Odcieni niebieskiego znajdziemy bardzo wiele. Są jednak takie, które na długo zapadają w naszej pamięci, z całą pewnością możemy je określić mianem szlachetnych. Jednym z takich odcieni jest delikatny odcień błękitu lekko wpadający w gołębi, który od dłuższego czasu gości w moim sercu.

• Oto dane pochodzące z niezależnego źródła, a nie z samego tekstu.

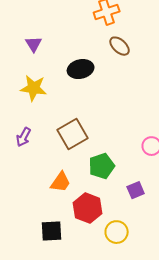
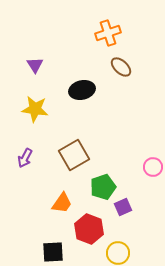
purple square: (136, 190) -> (123, 207), moved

Odcień ten jest niezwykle subtelny, stylowy i z pozoru nie rzuca się w oczy. Jednocześnie wyróżnia się na tle innych, ponieważ kolor ten jest jeszcze dość rzadko spotykany. To co bije od tego koloru to przede wszystkim chłód. Niektórym może on przypominać krainę lodu i opowieść o Królowej Śniegu. Jako wielka fanka naturalnych brązów musiałam pokusić się zatem o ocieplenie nieco tego look-u. ;) Postawiłam na niezawodne (w moim odczuciu) brązowe dodatki, które uwielbiam: zamszowe kozaki za kolano, a'la skórzaną ołówkową spódnicę, pasek, torebkę oraz okulary.

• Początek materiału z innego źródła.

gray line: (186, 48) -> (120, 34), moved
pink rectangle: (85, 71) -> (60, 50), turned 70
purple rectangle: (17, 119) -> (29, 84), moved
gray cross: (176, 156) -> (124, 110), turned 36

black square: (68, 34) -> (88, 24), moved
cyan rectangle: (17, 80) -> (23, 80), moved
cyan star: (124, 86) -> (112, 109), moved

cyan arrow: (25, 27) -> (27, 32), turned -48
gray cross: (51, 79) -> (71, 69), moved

Do błękitnego wełnianego płaszcza i szala pod spód włożyłam wełniany sweterek w kolorze jasnego brązu, któremu czasami bliżej do odcienia cielistego. Sweterek bez szaleństw - prosty, minimalistyczny krój, bazowa "góra" i jasny kolor pasujący do wielu rzeczy. Niby nic specjalnego a w zimie bardzo często po niego sięgam. Z całą pewnością mogłabym go wpisać na swoją listę "Must have" na sezon jesienno-zimowy. Po sezonie letnim okazało się jednak, że pomimo preparatów antymolowych mole dobrały się do niego i wyjadły dość sporą dziurę z przodu sweterka. Odkryłam tę szkodę w ostatniej chwili i nie chciałam zmieniać koncepcji, tym bardziej, że zaplanowany był spacer w wełnianym płaszczu. Piszę o tym, ponieważ czasem można zapomnieć o takim antymolowym zabezpieczeniu, szczególnie gdy wełniane swetry leżą nieużywane przez sporą część roku. Szkoda byłoby, aby kolekcja wełnianych swetrów uległa wyjedzeniu przez te niedobre szkodniki.
Wracając do stylizacji - jako dopełnienie makijażu zastosowałam szminkę w różowym odcieniu wpadającym w pomarańcz. Co sądzicie o takim wyborze? Czy macie może inny pomysł? :)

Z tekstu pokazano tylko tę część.